Lately there’s been a lot of hand-throwing-in-the-air and exasperated sighing from commentators and writers-to-the-paper about the incompetence of local politicians. ‘They’re a bunch of no-hopers – couldn’t run a sweety-shop!’ is the general consensus. You hear phone-in contributors saying the sooner they go back to direct rule from London, the better.
I think this is a classic case of the cure being worse than the disease. It’s certainly the case from a nationalist perspective that the people in Stormont haven’t achieved an awful lot. Some would say they’ve made things worse, with the 11+ confusion. But that’s to focus on the difficulties we face and to forget the bigger picture. Which is? That if we have self-respect, there’s no choice but to opt for local rule.
Take the man next door. He’s been a successful businessman, his place is always meticulously tidy, his garden is a wonder of proportion and productivity. I’ll bet if I could get a look at his bank balance, in terms of income and expenditure, it’d show as highly commendable. The truth is, he’s almost certainly a better organizer and runner of things than I am. The way he runs his home puts the way I run mine to shame. If he were to move in here tomorrow and start organising my affairs, he’d almost certainly make a better fist of it than I do.
So why don’t I let him? Because I’m grown-up, and for better or worse, grown-up people run their own affairs. It’s not a question of which of us could do the job better; it’s a question of whose place it is to do the job.
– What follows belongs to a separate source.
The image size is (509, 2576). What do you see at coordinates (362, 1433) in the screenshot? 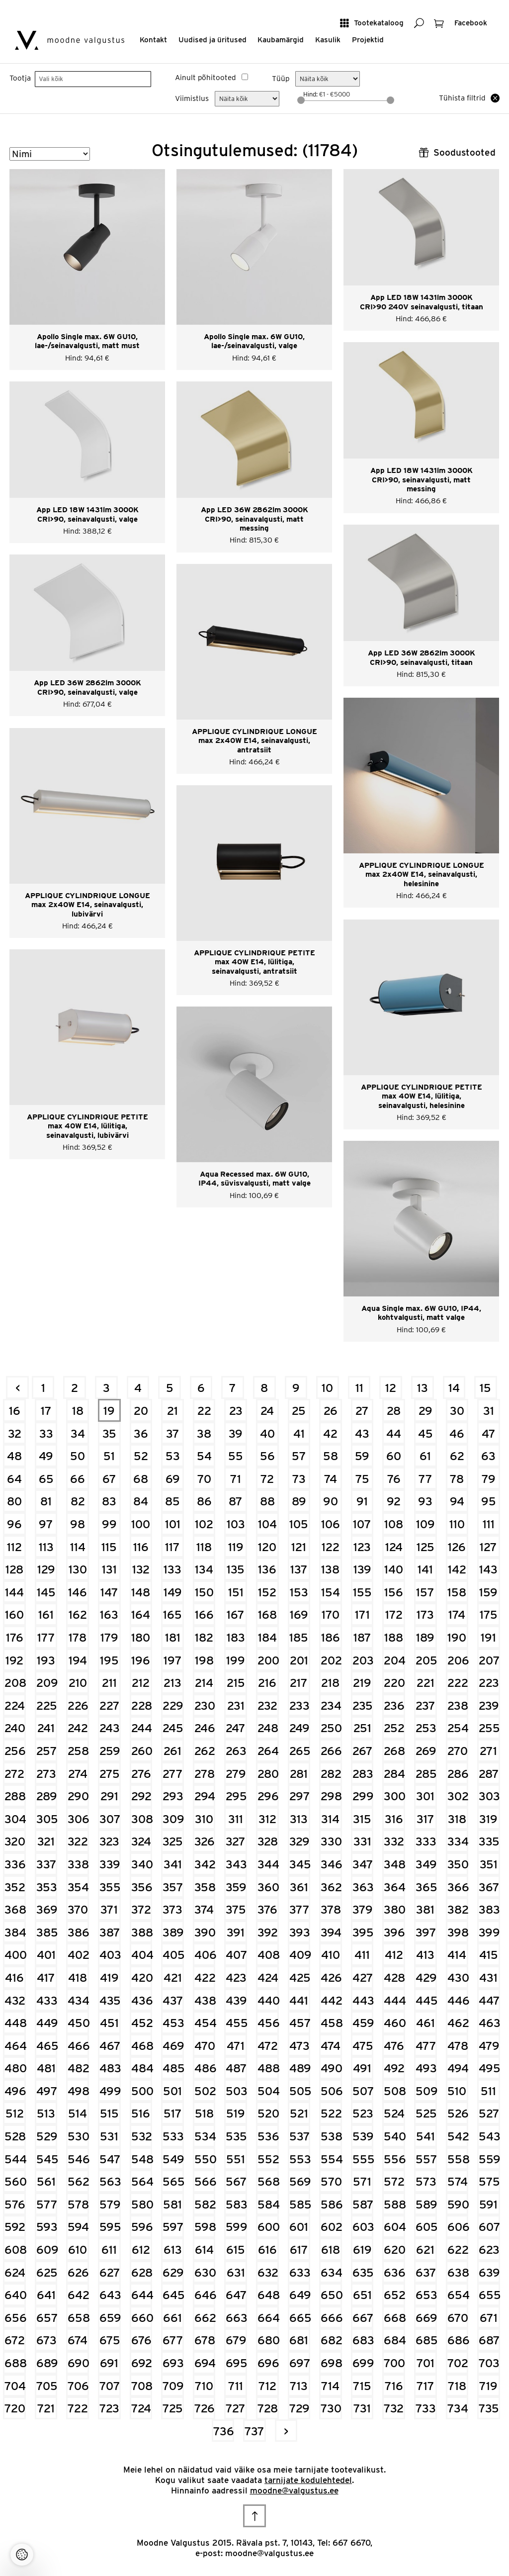 I see `43` at bounding box center [362, 1433].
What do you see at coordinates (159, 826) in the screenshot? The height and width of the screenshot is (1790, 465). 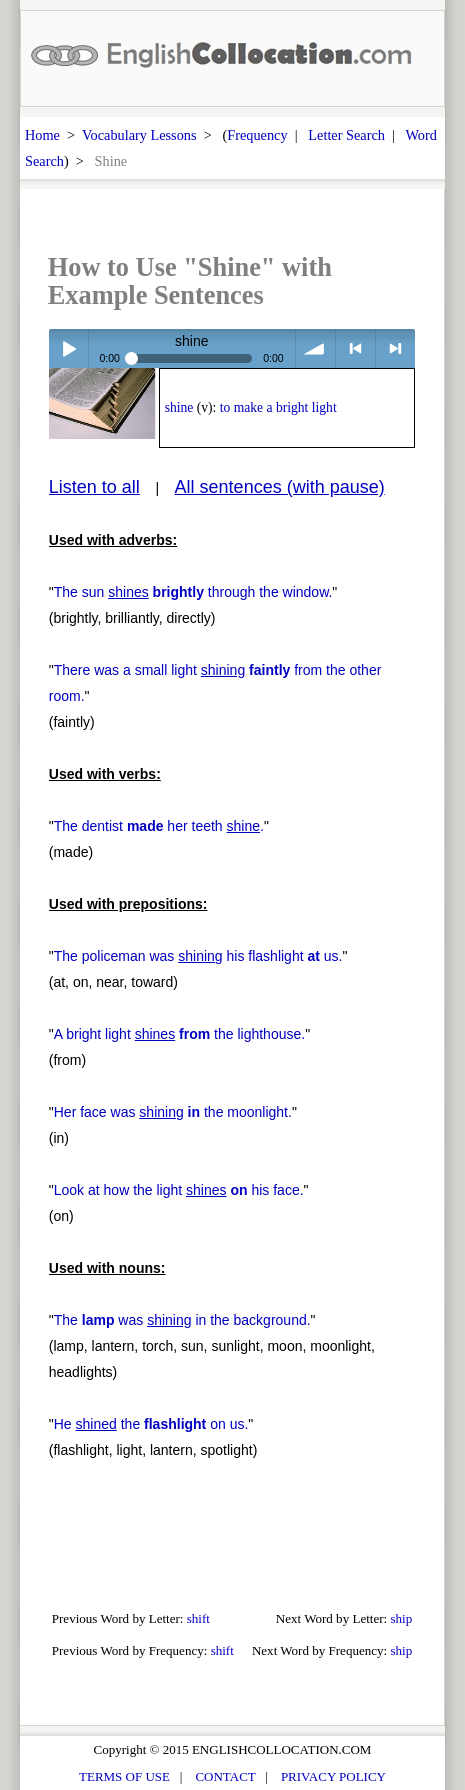 I see `The dentist her teeth .` at bounding box center [159, 826].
It’s my house, so be that for great or ghastly, it’s my job to run it.
Ditto our affairs here. There is of course a temptation to hand everything over to someone else, leave them to wrestle with the knotty difficulties that keep turning up. The years of direct rule have reinforced that kind of thinking: it was a lot easier to call Patrick Mayhew a fat condescending prat while at the same time allowing him to get on with running the place.
But that’s over and like it or lump it, it’s our job to make decisions for ourselves. We’re not talking easy or hard. We’re talking what do big people do. What they do is, they run their own houses and they run their own country. And even if it were worse than the job the man door might do, it’d still be better.